Mark Crispin <MRC at CAC.Washington.EDU> writes:

> I think that I've expressed my dismay at NNTP's abuse of 4xx codes
> before, and 411 and 412 are no exception.  412 in particular offends me;
> if this isn't properly a 5xx code I have a hard time thinking of what
> would be.

So... I've tried to explain a few times that NNTP does not use the 400 and
500 conventions of other protocols like SMTP.  NNTP can't be abusing
something that it never followed and never even tried to follow in the
first place.  Are you not agreeing with my point, not understanding it,
not remembering it...?  I feel like I've tried to respond to this point on
multiple occasions now, with apparently no change in your perception that
NNTP thinks of 4xx as "temporary" and gets it wrong.  4xx has never meant
temporary, or 5xx permanent, in the history of the NNTP protocol.
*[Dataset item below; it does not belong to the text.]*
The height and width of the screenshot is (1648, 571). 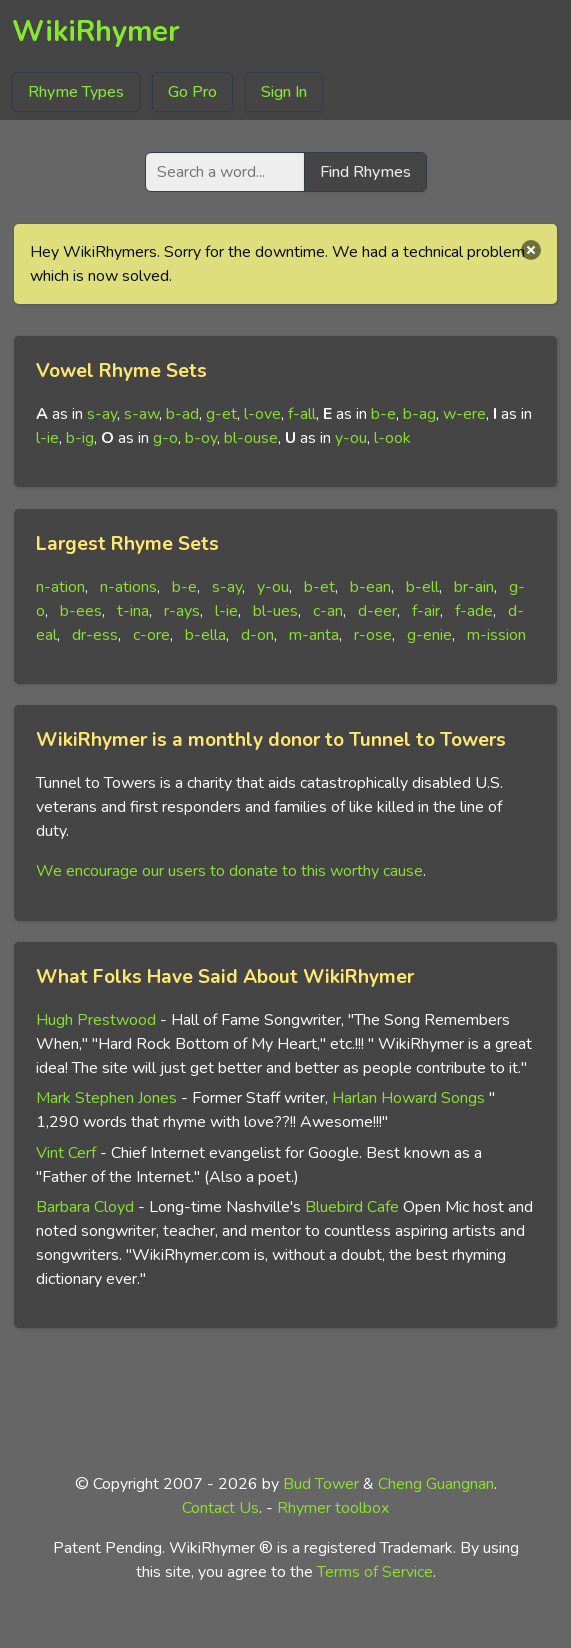 I want to click on b-ig, so click(x=80, y=438).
If we were redoing the protocol from scratch, we'd use the same return
code conventions as everyone else, but since we're not and since changing
all the return codes obviously can't happen, I guess I don't see a lot of
utility in discussing it.

Anyway, LISTGROUP uses 411 and 412 in the way that every other command in
NNTP with those error conditions does.

> Can we get rid of that "estimated" from "estimated number of articles in
> the group"?  As far as I am concerned, an estimated value is worse than
> useless, and an NNTPv2 compliant server should be required to give an
> exact value.

An exact value at the time that the command is issued that may have
changed a second later doesn't strike me as much more useful than an
estimated value.  Anyway, no, we can't change this and stay within the
charter of the working group (even putting aside the question of whether
it's a feasible change to expect software to do).

> What is a "reported" high and low water mark as opposed to a high and
> low water mark?

Same thing.  I'm not sure why the word "reported" is there, but it's used
fairly consistently through the rest of the draft as well.

> In a range, how is 5-1 interpreted?  Is it equivalent to 1-5?

> Note that if 5-1 is equivalent to 1-5, then 5- is equivalent to 4-5 if 4
> is the highest article number (and you need to change that "all
> following" text).

> If it is it an error, then there needs to be an error code.

That's a very good question, and one that we also need to answer for OVER,
which has the same issue.  INN historically (all the way back to 1.0!) has
treated 5-1 as 5-, or in general n-m where m < n as equivalent to n-.  I
don't know if that's something we want to bless.  There is no error,
though.

> Should lists of article numbers/ranges be allowed, e.g. 1-5,14-34,56- ?

No, they're not allowed anywhere else that ranges are allowed.

> Your first two examples have two extraneous spaces after the command.
> Are these significant for some reason?

I think they were intended to be examples that whitespace doesn't matter
(they're in the existing LISTGROUP writeup).

> Your first example is really of a "never posted to group" instead of an
> "empty group".  You probably should have a separate empty group example.

It could be either; see 6.1.1 where this is discussed.  One of those
places where we're documenting existing practice, and while we have some
leeway to revisit some of this given the NNTPv2 capability, this is really
not one that I want to reopen; we need to finalize and publish something
soon.

> Your second, third, and fourth examples show estimates for the number of
> articles, and back up my point about the overall uselessness of the
> estimates.  Please let's have exact values.

At least one of those should probably be changed to show an exact value; I
wasn't thinking about that when I copied and pasted the examples.